Power on the 50 trim will depend on supporting mods. Ball park 3-400


----------



## 20v master (May 7, 2009)

Charge piping with PAG is run like stock on the 180 setups, by the passenger side wheel. 50 trim and 3071 make about the same HP, ~450 max, but will depend on supporting mods like said. Out of the box on pump gas, stock cams/head/intake mani, expect around 350 with a good IC setup.


----------



## jboyd12 (Jul 23, 2011)

20v master said:


> If you want reliable, you need to install rods for either turbo. Between the kits, Pag hands down. Several CTS owners I know have switched to Pag.



Do you know why they got rid of CTS and switched to PAG? Did they see a big difference?


----------



## TheDeckMan (Sep 26, 2004)

jboyd12 said:


> pag parts turbo 1.8T Bottom Mount Transverse Turbocharger Kit
> 
> vs
> 
> ...


 
Pag > CTS 

On the whole reliable note....Your best bet is to do all the bolt ons for the K04 (42DD Intake, 3" Downpipe, Tyrolsport IC's and SEM intake manifold) This will ensure a setup that you will be able to drive daily without the worry of blowing your engine to smithereens every season.


----------



## BeasTToftheEast (Sep 20, 2007)

another great bolt-on that has some pretty great numbers is the SEM intake manifold, however it's not cheap but definitely one of the best bolt-on's you can get just check out http://www.semmotorsports.com/


----------



## Vdub 2.0 (Jan 8, 2008)

i thought the sem intake manifold only showed a large improvement if you had a big turbo because it was pushing a lot more air :screwy:


----------



## TheDeckMan (Sep 26, 2004)

Vdub 2.0 said:


> i thought the sem intake manifold only showed a large improvement if you had a big turbo because it was pushing a lot more air :screwy:


 30whp with the intake and TB on a Stock K04 is a pretty sizable gain :laugh:


----------



## Vdub 2.0 (Jan 8, 2008)

i was considering that myself i see people say pag over cts but no explanation, both look like quality kits. Can anyone give any explanation or personal experience as was cts is no bueno?


----------



## TheDeckMan (Sep 26, 2004)

Vdub 2.0 said:


> i was considering that myself i see people say pag over cts but no explanation, both look like quality kits.
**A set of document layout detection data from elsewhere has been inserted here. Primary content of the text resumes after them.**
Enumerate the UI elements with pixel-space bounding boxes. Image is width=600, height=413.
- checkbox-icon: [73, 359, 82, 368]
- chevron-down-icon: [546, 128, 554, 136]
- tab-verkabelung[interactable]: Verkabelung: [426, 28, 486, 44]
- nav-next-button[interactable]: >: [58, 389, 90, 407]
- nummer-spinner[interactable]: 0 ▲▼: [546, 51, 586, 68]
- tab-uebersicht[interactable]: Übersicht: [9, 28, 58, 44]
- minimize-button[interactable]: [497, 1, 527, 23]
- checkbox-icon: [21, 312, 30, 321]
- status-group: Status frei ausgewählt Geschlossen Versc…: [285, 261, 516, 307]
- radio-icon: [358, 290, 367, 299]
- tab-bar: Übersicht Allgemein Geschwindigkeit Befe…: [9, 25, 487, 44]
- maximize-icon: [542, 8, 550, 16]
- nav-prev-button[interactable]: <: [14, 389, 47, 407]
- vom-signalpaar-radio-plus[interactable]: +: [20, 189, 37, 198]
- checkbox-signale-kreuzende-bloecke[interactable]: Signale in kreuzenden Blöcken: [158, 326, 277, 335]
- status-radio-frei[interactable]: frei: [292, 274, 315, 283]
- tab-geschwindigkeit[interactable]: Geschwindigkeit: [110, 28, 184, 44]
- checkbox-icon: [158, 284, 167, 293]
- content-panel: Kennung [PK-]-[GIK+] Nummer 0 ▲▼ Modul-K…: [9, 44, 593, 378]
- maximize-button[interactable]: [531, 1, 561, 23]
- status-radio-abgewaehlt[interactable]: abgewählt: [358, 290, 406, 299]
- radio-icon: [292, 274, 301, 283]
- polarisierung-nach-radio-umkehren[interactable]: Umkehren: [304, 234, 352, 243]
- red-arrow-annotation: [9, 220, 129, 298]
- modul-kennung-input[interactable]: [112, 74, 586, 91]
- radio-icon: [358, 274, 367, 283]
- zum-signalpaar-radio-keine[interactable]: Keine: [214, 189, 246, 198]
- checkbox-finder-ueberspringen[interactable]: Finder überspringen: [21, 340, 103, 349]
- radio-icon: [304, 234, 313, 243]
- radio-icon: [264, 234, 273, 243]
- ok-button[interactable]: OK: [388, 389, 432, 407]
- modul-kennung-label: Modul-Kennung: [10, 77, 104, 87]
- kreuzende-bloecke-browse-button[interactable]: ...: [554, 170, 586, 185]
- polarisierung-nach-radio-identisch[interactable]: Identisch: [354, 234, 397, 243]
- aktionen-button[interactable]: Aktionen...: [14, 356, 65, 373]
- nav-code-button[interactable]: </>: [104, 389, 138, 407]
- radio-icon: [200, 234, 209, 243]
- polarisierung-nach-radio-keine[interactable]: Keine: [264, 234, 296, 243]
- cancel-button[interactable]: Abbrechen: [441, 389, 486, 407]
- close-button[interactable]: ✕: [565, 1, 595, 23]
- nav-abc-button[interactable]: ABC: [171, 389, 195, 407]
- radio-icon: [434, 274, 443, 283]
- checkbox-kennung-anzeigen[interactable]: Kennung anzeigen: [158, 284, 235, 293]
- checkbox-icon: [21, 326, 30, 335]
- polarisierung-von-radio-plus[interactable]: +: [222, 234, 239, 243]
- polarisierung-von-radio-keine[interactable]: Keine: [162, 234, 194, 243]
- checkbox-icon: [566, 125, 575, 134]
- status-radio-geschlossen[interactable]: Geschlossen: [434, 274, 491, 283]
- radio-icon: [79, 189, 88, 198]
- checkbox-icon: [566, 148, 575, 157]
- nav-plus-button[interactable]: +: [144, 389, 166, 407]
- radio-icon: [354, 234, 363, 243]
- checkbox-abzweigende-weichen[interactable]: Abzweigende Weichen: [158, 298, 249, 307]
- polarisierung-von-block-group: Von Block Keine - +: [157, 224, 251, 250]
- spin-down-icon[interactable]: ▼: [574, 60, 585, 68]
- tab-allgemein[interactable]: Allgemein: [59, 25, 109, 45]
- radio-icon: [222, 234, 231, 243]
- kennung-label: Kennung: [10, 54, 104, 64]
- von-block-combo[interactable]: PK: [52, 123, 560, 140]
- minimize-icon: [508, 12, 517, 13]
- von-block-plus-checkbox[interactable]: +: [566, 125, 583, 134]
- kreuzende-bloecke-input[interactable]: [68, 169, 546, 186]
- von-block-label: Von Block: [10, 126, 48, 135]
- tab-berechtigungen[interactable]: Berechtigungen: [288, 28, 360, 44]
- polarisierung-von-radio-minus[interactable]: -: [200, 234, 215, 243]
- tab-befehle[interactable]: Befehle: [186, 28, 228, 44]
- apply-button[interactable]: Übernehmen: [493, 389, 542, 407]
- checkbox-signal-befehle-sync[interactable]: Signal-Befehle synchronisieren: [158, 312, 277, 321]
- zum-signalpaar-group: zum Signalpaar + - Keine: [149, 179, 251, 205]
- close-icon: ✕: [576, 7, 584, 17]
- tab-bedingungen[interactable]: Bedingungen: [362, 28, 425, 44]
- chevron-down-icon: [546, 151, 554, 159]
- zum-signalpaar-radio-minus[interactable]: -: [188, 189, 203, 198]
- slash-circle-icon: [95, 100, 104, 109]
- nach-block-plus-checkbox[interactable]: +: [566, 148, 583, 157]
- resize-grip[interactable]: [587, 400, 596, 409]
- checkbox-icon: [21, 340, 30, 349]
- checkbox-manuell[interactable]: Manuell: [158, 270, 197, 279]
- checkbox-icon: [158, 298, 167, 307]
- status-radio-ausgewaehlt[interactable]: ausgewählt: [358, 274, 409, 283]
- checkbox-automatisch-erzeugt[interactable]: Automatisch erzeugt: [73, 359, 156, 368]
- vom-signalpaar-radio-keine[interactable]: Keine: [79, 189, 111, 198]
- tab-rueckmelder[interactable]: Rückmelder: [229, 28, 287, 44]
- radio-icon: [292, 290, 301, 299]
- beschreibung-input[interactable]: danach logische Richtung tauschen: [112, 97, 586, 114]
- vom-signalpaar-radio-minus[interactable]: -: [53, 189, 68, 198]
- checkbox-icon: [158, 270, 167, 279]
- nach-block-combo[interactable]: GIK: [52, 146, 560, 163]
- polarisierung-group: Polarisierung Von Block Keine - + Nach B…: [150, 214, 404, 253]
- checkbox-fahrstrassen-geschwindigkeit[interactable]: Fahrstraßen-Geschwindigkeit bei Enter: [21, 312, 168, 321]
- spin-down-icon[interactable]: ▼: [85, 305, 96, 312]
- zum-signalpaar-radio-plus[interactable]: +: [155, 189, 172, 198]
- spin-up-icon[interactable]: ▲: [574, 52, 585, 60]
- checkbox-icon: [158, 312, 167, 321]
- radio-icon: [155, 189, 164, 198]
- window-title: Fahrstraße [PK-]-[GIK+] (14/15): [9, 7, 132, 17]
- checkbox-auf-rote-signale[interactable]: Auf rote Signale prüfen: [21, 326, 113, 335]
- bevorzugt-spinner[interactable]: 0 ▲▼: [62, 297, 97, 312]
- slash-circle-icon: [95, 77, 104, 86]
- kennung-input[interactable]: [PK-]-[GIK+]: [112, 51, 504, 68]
Can anyone give any explanation or personal experience as was cts is no bueno?


 Fit and finish on the PAG kit is much better.


----------



## 20psi now (Feb 26, 2009)

Vdub 2.0 said:


> i was considering that myself i see people say pag over cts but no explanation, both look like quality kits. Can anyone give any explanation or personal experience as was cts is no bueno?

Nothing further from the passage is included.